There were two key reasons why it thrived. The first was the bounce the hotel received from Napoleon III. The monarch owned an estate not far from the hotel and stocked the area with game. As a result, hunters flocked to this part of the Sologne region. With the hotel strategically located across the street from the train station, it picked up tons of patrons. The second reason was Stephanie was a really good cook. While the younger Caroline—nicknamed “the little princess of Sologne”—was a socially adept hostess, the older Stephanie showed exceptional talent in the kitchen, while also having a reputation as somewhat of an airhead.

It was the combination of these factors that many claim led to the invention of the tarte Tatin. One day during the height of the hunting season in the 1890s, the hotel’s restaurant was incredibly crowded. Stephanie was trying to keep up with demand, but the scatterbrained chef neglected a pan full of apples she’d left simmering in butter over a fire. Alternatively, some believe that she had planned to line the pan with pastry dough before putting the apples on but neglected to do so in her rush. Whatever the case, many cooks might have been unsure about what to do with the seemingly wasted apples, but proving her space cadet reputation may have been a bit unwarranted, Stephanie improvised by putting a pastry shell over the now caramelized fruits and shoving the combination into the oven. When it finished baking, she turned the pie upside down and, voilà, the tarte Tatin was born.

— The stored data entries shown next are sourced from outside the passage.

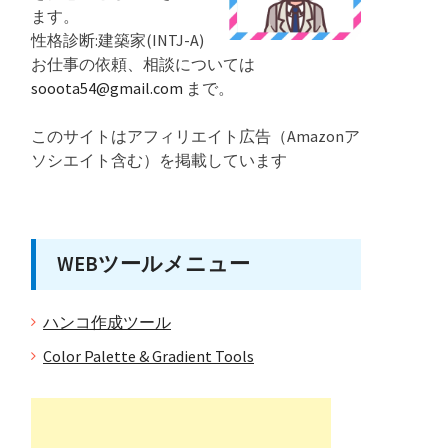
ます。
性格診断:建築家(INTJ-A)
お仕事の依頼、相談については
sooota54@gmail.com
まで。
このサイトはアフィリエイト広告（Amazonア
ソシエイト含む）を掲載しています
WEBツールメニュー
ハンコ作成ツール
Color Palette & Gradient Tools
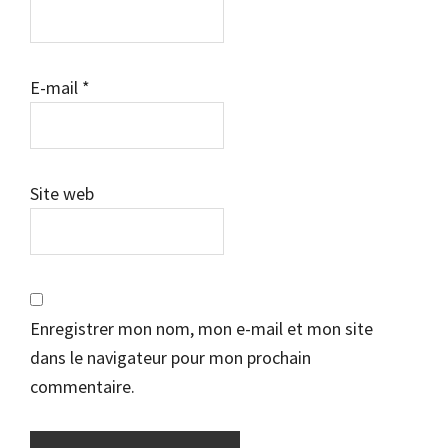
E-mail
*
Site web
Enregistrer mon nom, mon e-mail et mon site
dans le navigateur pour mon prochain
commentaire.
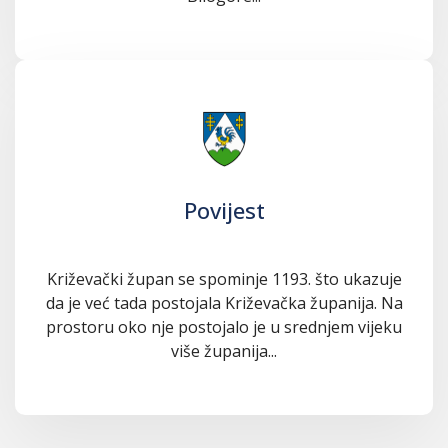
Povijest
Križevački župan se spominje 1193. što ukazuje
da je već tada postojala Križevačka županija. Na
prostoru oko nje postojalo je u srednjem vijeku
više županija...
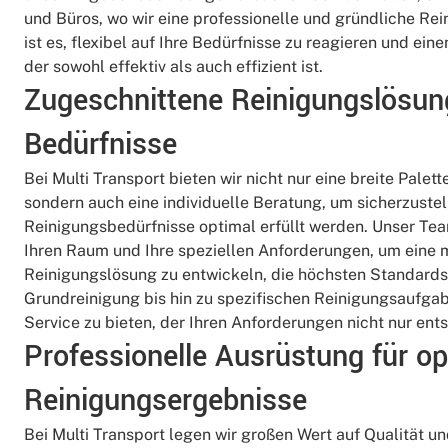
und Büros, wo wir eine professionelle und gründliche Rein
ist es, flexibel auf Ihre Bedürfnisse zu reagieren und ein
der sowohl effektiv als auch effizient ist.
Zugeschnittene Reinigungslösung
Bedürfnisse
Bei Multi Transport bieten wir nicht nur eine breite Palet
sondern auch eine individuelle Beratung, um sicherzustel
Reinigungsbedürfnisse optimal erfüllt werden. Unser Tea
Ihren Raum und Ihre speziellen Anforderungen, um eine
Reinigungslösung zu entwickeln, die höchsten Standards 
Grundreinigung bis hin zu spezifischen Reinigungsaufgaben
Service zu bieten, der Ihren Anforderungen nicht nur entsp
Professionelle Ausrüstung für o
Reinigungsergebnisse
Bei Multi Transport legen wir großen Wert auf Qualität und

Serious foodies hate this story. Many have pointed out that similar tarts—some with apples and others with pears—were popular in the Sologne region before Stephanie’s supposed mistake. One particularly inspired Tatin-ologist has argued that a chef from the estate of a local count was the actual inventor of the dessert. This claim suggests that the Tatin family was given the recipe details and Stephanie simply followed the directions. But nothing has been proved conclusively and, as Florence Fabricant pointed out in
The New York Times Dessert Cookbook
, the tarte Tatin—probably thanks in part to the fun accident story—has received “excellent PR” over the years.

By the 1920s word of the invention story and the fantastic new recipe had reached Paris. Maurice-Edmond Sailland, who was known by his pen name Curnonsky and was considered the “Prince of Gastronomy,” discovered the tarte Tatin and included it in his influential survey of French cuisine,
La France Gastronomique
. The famed Parisian restaurant Maxim’s would soon include the dessert on its menu, leading to another popular (though likely apocryphal) tale that the happening Paris hot spot sent a spy posing as a gardener to the Tatins’ restaurant to snatch the recipe.

Neither Stephanie, who passed away in 1917, nor Caroline, who died in 1911, was alive to see their confectionary namesake make it to the big time. The sisters never even called the dish the tarte Tatin and reportedly never wrote down the recipe. Accident or not, the caramelized, buttery treat was proudly prepared for all the patrons who came to their hotel. The restaurant, which still exists today, continues to have one rule about the dessert: It has to be served hot out of the oven.

Candies and Snacks

Cheese Puffs: Rabbit food

Junk food haters who say cheese puffs—aka cheese curls—aren’t fit for human consumption may be unconsciously referring to the product’s origin. Best known by such brand names as Cheetos and Cheez Doodles, this powdered mess of a snack got its start from a machine that manufactured food for animals.

In the 1930s the Flakall Company based in Beloit, Wisconsin, ran a successful business creating corn-based livestock feed. The company’s machine was particularly useful because it broke down dangerously sharp corn hulls by flaking the grain into easily digestible small pieces. The feed became popular, particularly for rabbits, who were the first to indulge in the mashed-up food. With demand high, the equipment, known as an extruder, would often run continuously. This was an intense process and parts could get extremely hot during the flaking procedure. To solve the problem, workers would pour moistened corn kernels into the extruder to cool things down and ease clogging.